AM: Muito longe [de ser o Paul] ainda! (risos) Então, a gente passa por esse momento de ficar “Ai, cansei de cantar essa música”, “Tô cansada de tocar isso em show” e tal. E para mim como foi importante essa distância, porque eu comecei a valorizar tudo que eu já tinha construído com as pessoas. E eu comecei a perceber, ‘Cara, por que eu to com tanta loucura assim? Sendo que as pessoas que importam, que eu realmente necessito que elas gostem do meu trabalho, elas amam essas músicas’, eu comecei a dar valor à isso. E ao regravar as músicas, que inclusive aconteceu em São Paulo, e meio que tudo na minha vida começou a acontecer lá, porque minhas músicas começaram a ser conhecidas lá e depois para outros lugares. Acho que porque São Paulo é um lugar que tem muitas pessoas de vários cantos do Brasil, isso fois e espalhando a partir de lá.

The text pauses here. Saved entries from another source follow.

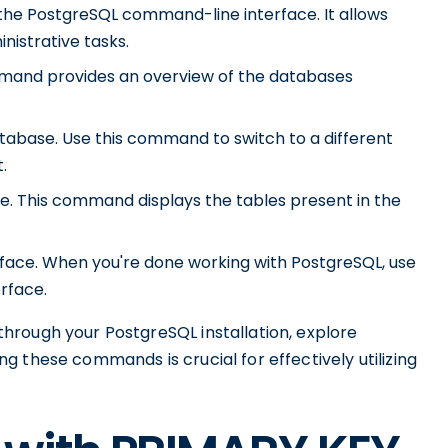
he PostgreSQL command-line interface. It allows
nistrative tasks.
command provides an overview of the databases
atabase. Use this command to switch to a different
.
base. This command displays the tables present in the
face. When you're done working with PostgreSQL, use
rface.
hrough your PostgreSQL installation, explore
 these commands is crucial for effectively utilizing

Então já no avião para São Paulo eu fiquei ‘Nossa, que sensação estranha, ir pra lá só para gravar, sem show, sem público’, e aí comecei a tocar e fazer isso sem a galera perto foi uma sensação doida assim, e mais uma vez me confirmou que é isso que importa, sabe? (…) E isso me sustentou durante muitos períodos da minha vida, minha saúde mental, e dessa vez não foi diferente, eu percebi o quanto eles são importantes, e por isso que eu decidi fazer Prelúdio, senti que devia isso à eles, e nós construímos tudo isso juntos.

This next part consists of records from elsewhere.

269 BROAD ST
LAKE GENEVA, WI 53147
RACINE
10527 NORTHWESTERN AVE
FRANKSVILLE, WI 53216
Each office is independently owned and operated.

MS: E pensando no próximo disco que você comentou que chega no futuro, como foi para você começar a criar nessa nova fase não só da sua carreira, mas da sua vida também?

AM: Então, essas músicas começaram a surgir assim que eu comecei a me distanciar dos trabalho, e que eu pude focar mais também em mim, na minha cabeça, na minha vida, e eu comecei a perceber como as coisas estavam bem. Porque ás vezes você surta, e acha que está tudo um caos e uma loucura, mas na verdade tá tudo bem, você só precisava de férias, descansar um pouco. E nesse momento eu consegui olhar para minha vida com mais leveza desse período da minha vida que eu estou emocionalmente bem, em que eu tenho um relacionamento já de anos que é um relacionamento super saudável, que a gente é muito companheira, muito amiga, além de muito apaixonada nós somos muito amigas. Então eu falo de uma forma mais bem humorada sobre esse processo mental, você não precisa falar com tanto peso, você pode falar de uma maneira mais leve. Então esse momento novo representa, depois de tantos anos, indo e vindo de depressão, eu consegui ver minha vida com mais leveza, saborear as coisas com mais leveza. E essas composições começaram a surgir muito antes da pandemia, então quando a pandemia aconteceu eu já estava me tratando há um tempo, então me ajudou muito, quem sabe se eu não tivesse me cuidado antes da pandemia eu estaria pior ainda, mas mesmo assim eu consegui me resguardar, me proteger.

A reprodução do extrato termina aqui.